Error classNext call
Missing or invalid authStop the job, fix X-API-Key, then retry one small authenticated market-data route
Wrong venue or symbol familyCheck Venue Coverage and switch namespaces before retrying
rate_limited on high-volume raw eventsHonor Retry-After when present; otherwise use capped exponential backoff with jitter, reduce concurrency, and retry a smaller window
Repeated liquidation raw-event pressureUse /v1/hyperliquid/liquidations/{symbol}/volume or the matching HIP-3 /volume route when the workflow only needs aggregate liquidation-volume buckets
Malformed parameter or invalid time rangeFix the request shape before retrying; unchanged retries should stay blocked
The next-call packet should include the failed path, status, error.code, request ID, chosen retry delay, and the narrower route or namespace if the next attempt changes direction.

Request ID Discipline

Treat request IDs as part of your application log schema, not as optional debug detail. Store meta.request_id for successful market-data pulls, replay setup, failed attempts, and long-running scripts when an envelope exposes it. When a route returns a resource-specific body, such as auth failures or some data-quality endpoints, store the route path, parameters, returned status fields, and any request ID exposed by the response header or client wrapper.
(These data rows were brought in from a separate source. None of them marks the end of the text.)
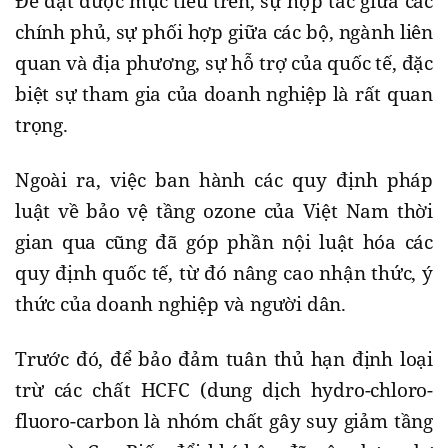
Để đạt được mục tiêu trên, sự hợp tác giữa các
chính phủ, sự phối hợp giữa các bộ, ngành liên
quan và địa phương, sự hỗ trợ của quốc tế, đặc
biệt sự tham gia của doanh nghiệp là rất quan
trọng.
Ngoài ra, việc ban hành các quy định pháp
luật về bảo vệ tầng ozone của Việt Nam thời
gian qua cũng đã góp phần nội luật hóa các
quy định quốc tế, từ đó nâng cao nhận thức, ý
thức của doanh nghiệp và người dân.
Trước đó, để bảo đảm tuân thủ hạn định loại
trừ các chất HCFC (dung dịch hydro-chloro-
fluoro-carbon là nhóm chất gây suy giảm tầng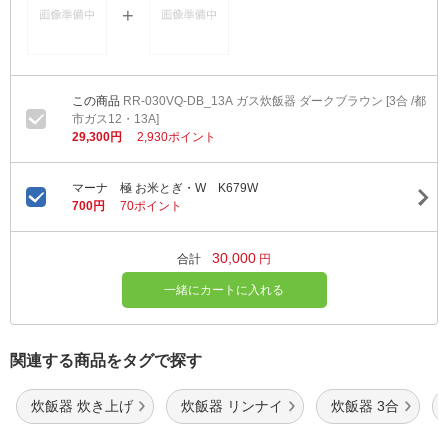
RR-030VQ-DB_13A ガス炊飯器 ダークブラウン [3合 /都
市ガス12・13A]
29,300円
2,930ポイント
マーナ 極 お米とぎ・W K679W
700円
70ポイント
30,000
合計
円
一緒にカートに入れる
関連する商品をタグで探す
炊飯器 炊き上げ
炊飯器 リンナイ
炊飯器 3合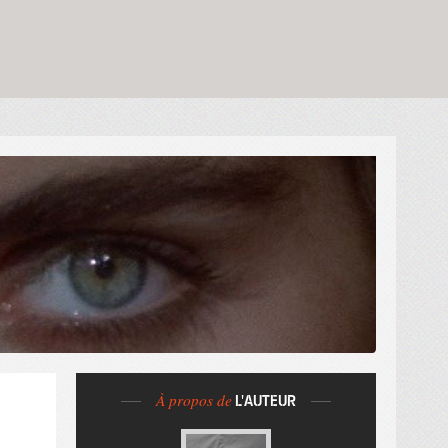
À propos de
L'AUTEUR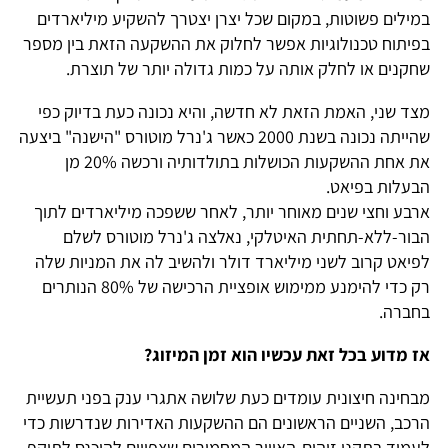
במילים פשוטות, במקום שכל יצרן יצטרך להשקיע מיליארדים
בפיתוח טכנולוגיות אפשר לחלוק את ההשקעה הזאת בין מספר
שחקנים או לחלק אותה על כמות גדולה יותר של תוצרת.
מצד שני, האמת הזאת לא חדשה, והיא נכונה כעת בדיוק כפי
שהייתה נכונה בשנת 2000 כאשר ג'נרל מוטורס "הישנה" ביצעה
את אחת ההשקעות הכושלות בתולדותיה ורכשה 20% מן
הבעלות בפיאט.
ארבע וחצי שנים מאוחר יותר, לאחר ששפכה מיליארדים לתוך
הבור-ללא-תחתית האיטלקי, נאלצה ג'נרל מוטורס לשלם
לפיאט קרוב לשני מיליארד דולר ולהשיב לה את המניות שלה
רק כדי להימנע ממימוש אופציית הרכישה של 80% הנותרים
בחברה.
אז מדוע בכל זאת עכשיו הוא זמן המיזוג?
מבחינה חיצונית עומדים כעת שלושה אתגרי ענק בפני תעשיית
הרכב, השניים הראשונים הם ההשקעות האדירות שנדרשות כדי
לעמוד בתקני זיהום-האוויר המחמירים שצפויים להיכנס לתוקף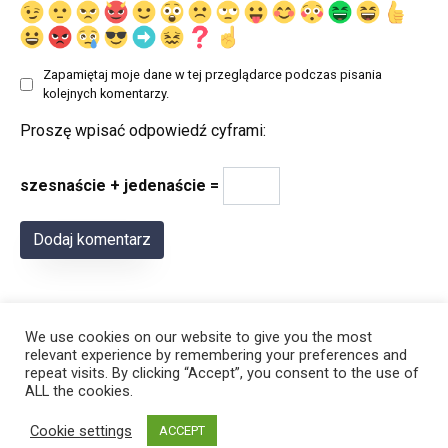
Zapamiętaj moje dane w tej przeglądarce podczas pisania
kolejnych komentarzy.
Proszę wpisać odpowiedź cyframi:
szesnaście + jedenaście =
We use cookies on our website to give you the most
relevant experience by remembering your preferences and
repeat visits. By clicking “Accept”, you consent to the use of
ALL the cookies.
© 2026 Polregion
Cookie settings
ACCEPT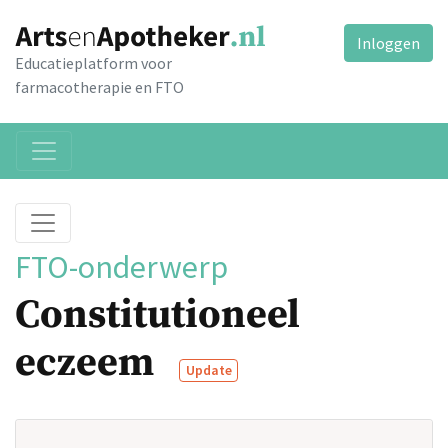
Inloggen
Educatieplatform voor
farmacotherapie en FTO
FTO-onderwerp
Constitutioneel
eczeem
Update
When a job spans pagination windows, keep the request ID per page instead of only storing the final one. For coding agents and generated clients, expose the request ID on the returned object or exception. A retry wrapper that hides the original response body makes production failures harder to diagnose. If the final retry succeeds, keep both the successful request ID and the failed attempt IDs in trace logs.

Support Context

When a failure needs help outside the client, include the packet above plus the account context and affected workflow. Do not include the API key. For data-quality issues, add the observed timestamp, expected freshness tolerance, and whether the affected route feeds a backtest, alert, dashboard, export, or model input.

Client Behavior By Class

Validation errors should fail fast. Auth errors should stop the job and point to the key source. Rate limits should honor Retry-After when present, otherwise back off with jitter, reduce concurrency, and preserve every request ID. Upstream or server errors can retry, but only within a bounded budget. Symbol and namespace errors should route back to Venue Coverage, because many apparent 404s are actually market-family mistakes.